I can guess whom: Cheever and Morton.

“Until recently, I’ve met with little bigotry in Hilldale.” He sighs. “Should it continue, I may give up teaching.” He lifts his head proudly. “The loss will be the children’s as well as mine. The more they interact with people from other parts of the world, the more they understand how big our world really is—and how lucky they are to live here, in the United States.”

“I cannot agree more,” I assure him. “I’ll do my best with Jeff to have him see your perspective, both as a teacher and a mentor.”

“I’d appreciate that, Mrs. Stone.” He bows slightly then takes his leave.
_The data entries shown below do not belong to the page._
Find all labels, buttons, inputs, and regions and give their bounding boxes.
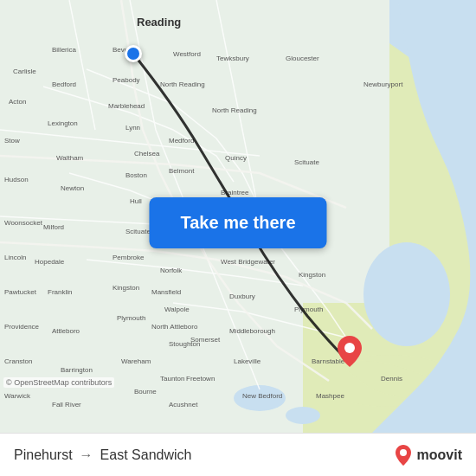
svg-text:Wareham: Wareham <box>121 357 151 365</box>
svg-text:Cranston: Cranston <box>4 357 32 365</box>
svg-text:Scituate: Scituate <box>125 228 151 235</box>
svg-point-8 <box>286 407 320 424</box>
arrow-icon: → <box>80 447 93 463</box>
svg-text:Fall River: Fall River <box>52 401 81 408</box>
svg-text:Belmont: Belmont <box>169 167 195 175</box>
bottom-bar: Pinehurst → East Sandwich moovit <box>0 433 476 476</box>
svg-text:Providence: Providence <box>4 323 40 331</box>
svg-text:Chelsea: Chelsea <box>134 150 160 158</box>
svg-text:North Reading: North Reading <box>160 80 205 88</box>
svg-text:Gloucester: Gloucester <box>286 55 319 62</box>
svg-text:Plymouth: Plymouth <box>117 314 145 322</box>
svg-text:Quincy: Quincy <box>225 154 247 162</box>
svg-text:Newton: Newton <box>61 184 84 192</box>
svg-text:Lynn: Lynn <box>125 124 140 132</box>
svg-text:Carlisle: Carlisle <box>13 68 36 75</box>
origin-pin <box>125 45 142 62</box>
svg-text:Attleboro: Attleboro <box>52 327 80 335</box>
svg-text:Lincoln: Lincoln <box>4 254 26 261</box>
svg-text:Tewksbury: Tewksbury <box>216 55 249 62</box>
svg-text:Duxbury: Duxbury <box>229 293 255 300</box>
svg-text:Stow: Stow <box>4 137 20 145</box>
svg-text:Hopedale: Hopedale <box>35 258 65 266</box>
svg-text:Walpole: Walpole <box>164 306 190 313</box>
svg-text:Freetown: Freetown <box>186 375 215 383</box>
origin-label: Pinehurst <box>14 447 73 463</box>
moovit-logo: moovit <box>393 445 462 466</box>
svg-text:Kingston: Kingston <box>113 284 139 292</box>
svg-text:Medford: Medford <box>169 137 194 145</box>
svg-text:Pembroke: Pembroke <box>113 254 145 261</box>
svg-text:Middleborough: Middleborough <box>229 327 275 335</box>
svg-text:Plymouth: Plymouth <box>294 306 323 313</box>
svg-text:Milford: Milford <box>43 223 64 231</box>
svg-text:New Bedford: New Bedford <box>242 392 282 400</box>
svg-text:Barrington: Barrington <box>61 366 93 374</box>
svg-text:Pawtucket: Pawtucket <box>4 288 37 296</box>
svg-text:Hull: Hull <box>130 197 142 205</box>
svg-text:Waltham: Waltham <box>56 154 84 162</box>
destination-label: East Sandwich <box>100 447 192 463</box>
destination-pin <box>338 336 362 370</box>
svg-text:Peabody: Peabody <box>113 76 140 84</box>
svg-text:Norfolk: Norfolk <box>160 267 183 274</box>
svg-text:Acushnet: Acushnet <box>169 401 198 408</box>
route-info: Pinehurst → East Sandwich <box>14 447 191 463</box>
svg-text:Lakeville: Lakeville <box>234 357 261 365</box>
svg-text:Bedford: Bedford <box>52 80 76 88</box>
svg-text:Marblehead: Marblehead <box>108 102 145 110</box>
svg-text:Mashpee: Mashpee <box>316 392 344 400</box>
svg-text:North Attleboro: North Attleboro <box>151 323 198 331</box>
svg-text:Somerset: Somerset <box>190 336 221 344</box>
svg-text:Lexington: Lexington <box>48 119 78 127</box>
svg-point-6 <box>363 242 450 346</box>
svg-text:Boston: Boston <box>125 171 147 179</box>
svg-text:Dennis: Dennis <box>381 375 402 383</box>
svg-text:Billerica: Billerica <box>52 46 77 54</box>
svg-text:Franklin: Franklin <box>48 288 72 296</box>
svg-point-78 <box>400 449 407 456</box>
svg-text:Warwick: Warwick <box>4 392 31 400</box>
svg-text:Woonsocket: Woonsocket <box>4 219 43 227</box>
svg-text:Acton: Acton <box>9 98 26 106</box>
moovit-pin-icon <box>393 445 414 466</box>
map-container: Carlisle Acton Stow Hudson Woonsocket Li… <box>0 0 476 433</box>
svg-text:Westford: Westford <box>173 50 201 58</box>
svg-text:Braintree: Braintree <box>221 189 249 196</box>
svg-text:Mansfield: Mansfield <box>151 288 181 296</box>
svg-text:Taunton: Taunton <box>160 375 184 383</box>
svg-text:Scituate: Scituate <box>294 158 319 166</box>
svg-text:Bourne: Bourne <box>134 388 157 396</box>
svg-text:Kingston: Kingston <box>299 271 325 279</box>
osm-attribution: © OpenStreetMap contributors <box>3 377 114 388</box>
moovit-text: moovit <box>417 447 462 463</box>
svg-text:Newburyport: Newburyport <box>363 80 403 88</box>
take-me-there-button[interactable]: Take me there <box>149 197 326 248</box>
svg-text:North Reading: North Reading <box>212 106 257 114</box>
svg-point-77 <box>344 343 355 353</box>
svg-text:West Bridgewater: West Bridgewater <box>221 258 275 266</box>
svg-text:Hudson: Hudson <box>4 176 29 183</box>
“I don’t hate him,” Jeff says.

Other than that one comment, our first mile in the car together was silent. In truth, I didn’t know what to say to my son. Now I’m glad I let him speak first.

“You seemed to enjoy his class. You’re getting wonderful grades in it. And I presume you’ve learned a lot. So, why make a transfer out?”

“Because he may be a terrorist.” Jeff’s voice trembles.
 

I glance over at him. “Jeff, what makes you say that?”

“He…he takes calls in private. Also, that thing that Cheever said—you know, about seeing him pray during lunch hour.”